Полная версия
Княжич. Знак силы
Солнышко склонилось над горными вершинами совсем низко. Его лучи ласковым теплом согрели княжичу щеку.
Впереди, покуда хватало взора, простиралась равнина с ещё высокими, но уже пожухшими травами. Оттого степь походила на запачканный глиной плащ росского ратника.
Олешка поначалу не приметил на дальнем краю крыльца невысокую фигуру. Справа от себя, против солнца. В скорбном тёмно-синем платье. Какая-то женщина?
Она стояла спиной к мальчику, запрокинув голову, лицом к заходящему светилу. Княжич не решился окликнуть её. Коли человек явился к хоромам Небесного Владыки, негоже его беспокоить.
Так они стояли долго. Олешку не покидало ощущение, что обязательно надо дождаться. Что это поможет развеять заботившую его тревогу.
Наконец, женщина опустила голову, обхватила плечи, скрестив на груди руки, и медленно пошла по ступенькам с крыльца. Мама!
– Мама! – закричал во весь голос Олешка.
Но княгиня не оглянулась.
Почему? Ну, почему она не слышит его?!.
В келейке было совсем темно. Лучина догорела, оставив после себя сладковатый смолистый запах.

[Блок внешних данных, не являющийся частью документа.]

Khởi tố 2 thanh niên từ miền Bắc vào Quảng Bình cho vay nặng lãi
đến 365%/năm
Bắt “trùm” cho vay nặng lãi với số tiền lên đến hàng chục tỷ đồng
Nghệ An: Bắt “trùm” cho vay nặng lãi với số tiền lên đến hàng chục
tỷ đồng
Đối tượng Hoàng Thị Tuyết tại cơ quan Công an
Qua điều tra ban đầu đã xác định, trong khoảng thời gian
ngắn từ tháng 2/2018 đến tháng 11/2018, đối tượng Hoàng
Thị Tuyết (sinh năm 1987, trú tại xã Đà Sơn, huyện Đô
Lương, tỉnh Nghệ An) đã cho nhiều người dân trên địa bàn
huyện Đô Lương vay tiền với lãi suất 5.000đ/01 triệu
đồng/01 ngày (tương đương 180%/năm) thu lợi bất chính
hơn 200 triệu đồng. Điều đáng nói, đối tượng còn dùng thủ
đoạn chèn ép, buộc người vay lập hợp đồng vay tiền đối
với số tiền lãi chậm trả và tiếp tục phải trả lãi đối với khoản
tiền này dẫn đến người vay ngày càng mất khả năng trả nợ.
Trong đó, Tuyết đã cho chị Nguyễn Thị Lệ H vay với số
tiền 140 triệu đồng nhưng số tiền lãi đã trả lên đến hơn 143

Некоторое время княжич лежал без движения.
Привидится же такое!
Давеча вот отец сызнова приснился. Опять дурацкий сон вышел: батюшка в рваной сорочице прислуживает за столом в чужом доме, у немцев25. А потом дрова рубит на заднем дворе, босый и грязный. Как холоп какой-нибудь!
Ну, да хоть так, живой, не как в прошлый раз… Да хранит Варок князя всех россов!
Олешка крепко сжал кольцо.
С ним он не расставался ни на миг. Перстень очень удобно пришёлся на указательный палец. Но во двор и на уроки росс его не надевал: отправляясь за дверь родной келейки, прятал отцовский подарок глубоко за пазуху, подальше от любопытных глаз и лишних расспросов.
В том, что это был именно подарок, княжич не сомневался.
А как ещё прикажете думать?
После той ночи, когда объявился воронёнок, они с Санко долго гадали, что к чему. И рассудили: сам Добромир прислал наследнику весточку с вещей птицей. О волшебных способностях ворона ведомо всем. Кому, как ни ему, доверить такую ценность – древний княжеский знак? Его передавали в роду властителей россов от отца к сыну испокон веков. Вот и Олешкин черёд настал.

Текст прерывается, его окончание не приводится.